2009-03-22 13:24:19 | 松川先生のお話



 本来、この世界は無常と変化を習性としている。物理的な意味でも、精神的な意味でも、現象的な意味でも、一瞬たりとも、何かが固定されてとどまるということはない。

 それなのに人は、安定を求める。無常と変化を習いとする世界に安定を求めるわけだから、それは幻影の安定に過ぎない。たとえばそれは、目の前の風景が変わりだしたのに、写真を撮って、いつまでもその変わらぬ映像を見続けようとしているようなものだ。
 しかしいかにそのような幻影の安定に心を向けようと、現実は常に移り変わっていく。カルマの流れによって、創造と破壊は繰り返される。そして幻影の安定が保てなくなったとき、人はショックを感じる。でもショックを感じるほうが無智だ。だって最初からそんな安定などはないのだから。

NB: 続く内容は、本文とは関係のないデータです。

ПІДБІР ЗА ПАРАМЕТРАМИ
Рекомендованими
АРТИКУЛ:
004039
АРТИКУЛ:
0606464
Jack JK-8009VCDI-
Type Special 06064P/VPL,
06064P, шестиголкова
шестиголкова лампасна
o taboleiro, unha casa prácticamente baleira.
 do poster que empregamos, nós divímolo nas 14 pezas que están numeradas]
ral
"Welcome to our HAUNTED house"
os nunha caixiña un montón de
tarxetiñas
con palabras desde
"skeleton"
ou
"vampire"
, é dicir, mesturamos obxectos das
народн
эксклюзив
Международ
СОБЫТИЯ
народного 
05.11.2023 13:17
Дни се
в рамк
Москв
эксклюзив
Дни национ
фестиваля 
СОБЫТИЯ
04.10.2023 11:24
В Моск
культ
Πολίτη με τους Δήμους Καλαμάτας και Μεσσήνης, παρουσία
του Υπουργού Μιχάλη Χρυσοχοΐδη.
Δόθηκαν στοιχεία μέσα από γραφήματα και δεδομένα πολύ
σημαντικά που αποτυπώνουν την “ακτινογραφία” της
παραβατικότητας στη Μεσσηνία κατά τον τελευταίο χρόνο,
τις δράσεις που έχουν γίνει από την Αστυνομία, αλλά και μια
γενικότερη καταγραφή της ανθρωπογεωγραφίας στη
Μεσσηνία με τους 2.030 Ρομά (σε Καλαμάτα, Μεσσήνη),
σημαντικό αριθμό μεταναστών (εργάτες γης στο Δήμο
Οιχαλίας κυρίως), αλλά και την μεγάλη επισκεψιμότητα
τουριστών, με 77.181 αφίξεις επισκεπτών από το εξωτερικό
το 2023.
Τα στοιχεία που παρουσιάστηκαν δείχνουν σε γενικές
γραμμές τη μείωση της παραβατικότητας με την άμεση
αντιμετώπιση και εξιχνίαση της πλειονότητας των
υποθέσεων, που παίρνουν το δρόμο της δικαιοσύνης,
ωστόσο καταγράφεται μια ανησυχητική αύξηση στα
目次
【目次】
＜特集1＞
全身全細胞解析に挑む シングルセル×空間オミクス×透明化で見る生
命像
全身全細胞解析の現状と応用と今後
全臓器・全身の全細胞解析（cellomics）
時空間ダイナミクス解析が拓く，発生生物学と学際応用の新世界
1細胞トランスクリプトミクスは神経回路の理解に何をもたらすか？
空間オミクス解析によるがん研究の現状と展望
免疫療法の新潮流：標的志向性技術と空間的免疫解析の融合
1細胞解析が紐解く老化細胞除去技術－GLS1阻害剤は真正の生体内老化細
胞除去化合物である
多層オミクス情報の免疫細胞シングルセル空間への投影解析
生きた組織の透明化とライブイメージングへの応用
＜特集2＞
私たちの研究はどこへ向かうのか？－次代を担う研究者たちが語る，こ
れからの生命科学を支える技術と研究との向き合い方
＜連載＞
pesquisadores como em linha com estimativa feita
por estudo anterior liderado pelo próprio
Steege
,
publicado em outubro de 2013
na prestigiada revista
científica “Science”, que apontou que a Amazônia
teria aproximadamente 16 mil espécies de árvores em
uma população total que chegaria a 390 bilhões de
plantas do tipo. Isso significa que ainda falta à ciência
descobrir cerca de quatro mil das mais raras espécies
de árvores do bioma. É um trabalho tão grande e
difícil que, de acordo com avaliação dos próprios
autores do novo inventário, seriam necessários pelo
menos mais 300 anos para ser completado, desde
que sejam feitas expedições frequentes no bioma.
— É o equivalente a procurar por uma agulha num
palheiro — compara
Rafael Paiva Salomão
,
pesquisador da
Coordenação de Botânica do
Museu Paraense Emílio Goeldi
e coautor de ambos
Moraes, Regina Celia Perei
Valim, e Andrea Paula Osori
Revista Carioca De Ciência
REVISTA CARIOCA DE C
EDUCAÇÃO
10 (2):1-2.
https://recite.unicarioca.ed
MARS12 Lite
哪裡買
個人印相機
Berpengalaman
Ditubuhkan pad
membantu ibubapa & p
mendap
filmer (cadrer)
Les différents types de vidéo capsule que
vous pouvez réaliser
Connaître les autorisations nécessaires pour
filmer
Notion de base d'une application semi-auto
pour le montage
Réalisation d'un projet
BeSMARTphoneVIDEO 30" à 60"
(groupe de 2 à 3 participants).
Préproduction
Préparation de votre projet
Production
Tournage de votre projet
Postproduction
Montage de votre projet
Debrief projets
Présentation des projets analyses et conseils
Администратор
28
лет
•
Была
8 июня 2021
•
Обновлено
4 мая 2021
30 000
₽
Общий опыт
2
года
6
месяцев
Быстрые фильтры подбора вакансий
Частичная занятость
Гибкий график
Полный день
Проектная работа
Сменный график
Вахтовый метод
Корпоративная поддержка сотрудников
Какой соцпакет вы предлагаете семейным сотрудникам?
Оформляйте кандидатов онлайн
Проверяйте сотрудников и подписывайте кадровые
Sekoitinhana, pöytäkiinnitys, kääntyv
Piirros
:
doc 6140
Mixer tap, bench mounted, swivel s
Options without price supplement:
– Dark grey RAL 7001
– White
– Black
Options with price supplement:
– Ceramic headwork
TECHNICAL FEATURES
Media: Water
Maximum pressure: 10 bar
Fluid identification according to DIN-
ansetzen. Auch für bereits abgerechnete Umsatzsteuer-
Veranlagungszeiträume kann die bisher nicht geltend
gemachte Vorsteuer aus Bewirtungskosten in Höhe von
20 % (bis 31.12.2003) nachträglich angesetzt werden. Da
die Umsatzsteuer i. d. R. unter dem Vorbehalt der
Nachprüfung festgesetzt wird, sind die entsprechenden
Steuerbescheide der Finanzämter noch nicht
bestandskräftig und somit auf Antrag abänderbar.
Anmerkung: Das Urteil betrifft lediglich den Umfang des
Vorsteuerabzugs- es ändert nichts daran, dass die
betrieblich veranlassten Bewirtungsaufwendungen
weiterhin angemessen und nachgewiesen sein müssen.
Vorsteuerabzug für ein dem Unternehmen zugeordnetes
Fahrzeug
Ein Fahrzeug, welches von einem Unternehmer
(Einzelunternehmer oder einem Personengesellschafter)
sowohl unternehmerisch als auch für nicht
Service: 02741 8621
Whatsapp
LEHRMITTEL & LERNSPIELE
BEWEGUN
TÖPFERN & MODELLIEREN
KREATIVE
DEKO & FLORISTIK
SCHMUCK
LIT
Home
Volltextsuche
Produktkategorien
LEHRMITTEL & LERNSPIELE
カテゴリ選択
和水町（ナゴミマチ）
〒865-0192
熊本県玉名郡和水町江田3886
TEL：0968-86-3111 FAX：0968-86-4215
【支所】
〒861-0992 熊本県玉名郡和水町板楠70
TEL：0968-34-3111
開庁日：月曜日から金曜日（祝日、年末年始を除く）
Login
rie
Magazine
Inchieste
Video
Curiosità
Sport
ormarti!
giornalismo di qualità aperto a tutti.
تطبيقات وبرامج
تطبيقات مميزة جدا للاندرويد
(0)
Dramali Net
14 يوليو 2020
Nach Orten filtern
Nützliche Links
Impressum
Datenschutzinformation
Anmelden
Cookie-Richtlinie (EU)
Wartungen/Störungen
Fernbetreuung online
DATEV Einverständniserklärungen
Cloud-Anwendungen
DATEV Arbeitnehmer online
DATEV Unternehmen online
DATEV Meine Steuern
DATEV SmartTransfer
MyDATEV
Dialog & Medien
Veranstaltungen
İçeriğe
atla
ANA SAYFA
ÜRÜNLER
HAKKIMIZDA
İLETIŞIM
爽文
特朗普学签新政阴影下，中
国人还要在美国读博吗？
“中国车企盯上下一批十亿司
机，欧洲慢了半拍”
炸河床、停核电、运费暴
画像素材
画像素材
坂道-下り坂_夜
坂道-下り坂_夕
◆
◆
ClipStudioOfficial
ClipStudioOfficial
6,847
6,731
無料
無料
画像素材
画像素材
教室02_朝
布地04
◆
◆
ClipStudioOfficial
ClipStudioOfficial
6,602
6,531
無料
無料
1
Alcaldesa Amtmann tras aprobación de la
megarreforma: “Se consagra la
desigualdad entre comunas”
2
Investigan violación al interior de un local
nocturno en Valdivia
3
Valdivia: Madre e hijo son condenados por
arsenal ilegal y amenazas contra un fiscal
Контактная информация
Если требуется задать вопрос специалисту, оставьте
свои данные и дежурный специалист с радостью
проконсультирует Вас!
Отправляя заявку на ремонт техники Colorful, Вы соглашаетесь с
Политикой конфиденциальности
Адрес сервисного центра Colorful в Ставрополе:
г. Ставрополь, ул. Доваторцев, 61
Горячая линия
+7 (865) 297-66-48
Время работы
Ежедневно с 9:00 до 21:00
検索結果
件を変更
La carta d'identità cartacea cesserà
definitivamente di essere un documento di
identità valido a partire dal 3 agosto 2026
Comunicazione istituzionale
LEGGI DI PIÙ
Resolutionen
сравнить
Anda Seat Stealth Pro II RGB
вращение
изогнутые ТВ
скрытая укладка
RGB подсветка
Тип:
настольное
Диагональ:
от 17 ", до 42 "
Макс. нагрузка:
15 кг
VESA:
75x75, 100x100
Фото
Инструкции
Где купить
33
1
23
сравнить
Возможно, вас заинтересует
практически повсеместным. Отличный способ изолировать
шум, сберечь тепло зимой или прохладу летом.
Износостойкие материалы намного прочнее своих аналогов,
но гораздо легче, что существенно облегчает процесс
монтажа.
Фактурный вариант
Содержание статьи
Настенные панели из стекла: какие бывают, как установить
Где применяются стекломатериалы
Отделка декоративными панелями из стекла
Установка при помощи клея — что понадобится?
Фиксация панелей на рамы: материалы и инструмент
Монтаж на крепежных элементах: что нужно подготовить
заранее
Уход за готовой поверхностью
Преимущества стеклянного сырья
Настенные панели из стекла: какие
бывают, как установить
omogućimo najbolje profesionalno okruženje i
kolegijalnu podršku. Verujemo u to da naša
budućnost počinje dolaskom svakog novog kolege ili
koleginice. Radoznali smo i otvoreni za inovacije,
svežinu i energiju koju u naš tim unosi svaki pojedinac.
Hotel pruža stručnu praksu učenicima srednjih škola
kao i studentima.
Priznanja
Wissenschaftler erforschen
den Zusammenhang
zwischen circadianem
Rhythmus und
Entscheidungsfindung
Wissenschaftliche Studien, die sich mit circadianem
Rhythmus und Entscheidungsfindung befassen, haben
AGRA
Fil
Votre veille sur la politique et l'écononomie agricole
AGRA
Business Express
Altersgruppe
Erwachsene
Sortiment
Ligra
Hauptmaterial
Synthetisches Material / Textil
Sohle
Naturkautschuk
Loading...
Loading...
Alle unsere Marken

 勇気を持って、変化の世界を受け入れよう。勇気とともに、智慧と愛があれば、この旅は楽になる。この無常の本質を見極める智慧と、受け入れる愛だ。 
 たとえば、誰かに裏切られたと言って嘆く人がいる。しかしそれは、その裏切られたと感じる現象もまた、次の何かの創造のための変化であると気づいていない無智だ。なぜそのような神のリーラを楽しまないのか。 
 この世には一瞬たりとも安定はない。しかしそれは悪いことではない。それそのものが宇宙の摂理だからね。だから智慧者は、自らの心を磨くんだ。なぜって、ありもしない幻影の安定を追い求め、結果的に自らを苦しめているのは、自らの心のとらわれだからね。
 つまりね、悪いのは世界じゃないんだ(笑)。あるいは、悪いのはあなたを裏切った、あるいはその他様々な害を与えてくるように見えるその他人じゃないんだ。未成熟な、とらわれが多すぎるこの自分の心こそが、自分を苦しめているんだね。
 とらわれなく、こだわりなく、だからといって無気力なわけではなく、純粋にこの世を見つめたとき、その人の心身は充実する。この無常の風に吹かれよう、この無常の波で波乗りを楽しもう、苦も楽も、神からのプレゼントとして喜んで受け入れようという、歓喜に満ちた心の安定がやってくるんだ。 
 そう、それがこの世における、本当の安定なんだ。世界を止めようとする安定じゃなくて、自己の心のとらわれをなくすことによって、世界の無常の本質をありのままに受け入れることによって、真の安らぎ、安定、シャーンティがやってくる。
 そしてそれは、大変な充実性と、積極性と、こだわりのなさを含んでいるよ。その人は人生において、様々なことにチャレンジし続けるだろう。しかもその成功と失敗にさえこだわらずに、全力でただチャレンジしつづけるだろう。そして多くのものを得るだろう。そしてその得たものを手放さなければいけないときにも、笑って手放すだろう。 
 そしてこの人が輪廻も放棄したならば、真に無常を超えた世界に没入するんだね。でもこの人が大きな愛を持っていたならば、衆生のために、輪廻の放棄もせずに、繰り返しこの世にやってきて、なすべき事をなすだろう。